🚀 Executive Summary
TL;DR: Manually verifying WordPress core file integrity is a time-consuming and error-prone task. This Python script automates the process by fetching official MD5 checksums from the WordPress API and comparing them against local file hashes, quickly identifying any modified, added, or missing core files.
🎯 Key Takeaways
- The Python script leverages the official WordPress API (`api.wordpress.org/core/checksums/1.0/`) as the authoritative source for MD5 checksums of core files for a given version.
- It calculates local MD5 hashes for files within `wp-admin`, `wp-includes`, and specific root `wp-` files, explicitly excluding user-specific content like `wp-content` and `wp-config.php`.

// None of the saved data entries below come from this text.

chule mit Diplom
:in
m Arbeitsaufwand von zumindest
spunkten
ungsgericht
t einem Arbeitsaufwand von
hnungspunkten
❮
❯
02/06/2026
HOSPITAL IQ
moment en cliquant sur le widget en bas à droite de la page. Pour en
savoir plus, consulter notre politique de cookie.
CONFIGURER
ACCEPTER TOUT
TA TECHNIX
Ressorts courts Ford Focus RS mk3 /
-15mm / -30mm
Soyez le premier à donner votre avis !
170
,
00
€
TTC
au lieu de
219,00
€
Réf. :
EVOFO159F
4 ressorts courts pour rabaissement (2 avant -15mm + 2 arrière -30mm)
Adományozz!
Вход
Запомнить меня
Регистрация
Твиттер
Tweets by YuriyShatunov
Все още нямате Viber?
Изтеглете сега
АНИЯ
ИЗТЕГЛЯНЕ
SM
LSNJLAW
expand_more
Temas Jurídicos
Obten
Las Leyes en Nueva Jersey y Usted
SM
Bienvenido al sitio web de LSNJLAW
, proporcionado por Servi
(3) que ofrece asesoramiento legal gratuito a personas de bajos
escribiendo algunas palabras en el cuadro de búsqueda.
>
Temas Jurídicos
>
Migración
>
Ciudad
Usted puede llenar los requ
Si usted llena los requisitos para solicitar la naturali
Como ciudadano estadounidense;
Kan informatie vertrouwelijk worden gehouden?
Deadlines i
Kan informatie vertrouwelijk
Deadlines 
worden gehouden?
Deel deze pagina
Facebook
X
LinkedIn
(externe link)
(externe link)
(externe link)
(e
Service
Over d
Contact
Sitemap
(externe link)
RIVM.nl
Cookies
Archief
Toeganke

- The integrity checker identifies ‘modified files’ (hash mismatch), ‘unexpected files’ (local but not official), and ‘missing files’ (official but not local) to provide a comprehensive security report.
Detecting Modified Core WordPress Files with a Python Integrity Checker
Hey team, Darian here. Let’s talk about a task that used to be a real time-sink for me: verifying the integrity of core WordPress files. After any security alert, I’d find myself spending hours manually running diff commands, trying to spot unauthorized changes. It was tedious and, frankly, error-prone. After one incident where a sneaky modification to a core file almost went unnoticed, I decided to automate the process. This Python script is the result. It turned a two-hour manual slog into a two-minute automated check, and it’s given our team a much faster way to validate our deployments. Let’s build it.
Prerequisites
Before we dive in, make sure you have the following ready:
- Python 3 installed on the machine you’ll run the check from.
- Access to the command line on your server to run the script.
- The path to your WordPress installation directory.
I’ll skip the standard virtualenv setup since you likely have your own workflow for that. Let’s jump straight to the Python logic. Just make sure you install the ‘requests’ library, as we’ll need it to fetch the official checksums from the WordPress API. You can do that with a standard package installation command for Python.
The Guide: Building the Integrity Checker
Step 1: The Strategy – How It Works
The logic is straightforward. We’re not going to guess what the files should look like. We’ll use the official WordPress API as our “source of truth.” The script will:
- Fetch the official list of MD5 checksums for a specific WordPress version directly from WordPress.org.
- Recursively scan our own WordPress installation (excluding user content like `wp-content`) and calculate the MD5 hash for each core file.
- Compare our local hashes against the official list and flag any discrepancies.
This tells us immediately if a file has been modified, if a core file is missing, or if a non-core file has been added to a core directory.
Step 2: Fetching the Official Checksums
First, we need a function to communicate with the WordPress API. It takes a version number and returns a dictionary of official file paths and their corresponding checksums.
import requests
import os
import hashlib
import json
def get_official_checksums(version):
"""Fetches the official WordPress checksums for a given version."""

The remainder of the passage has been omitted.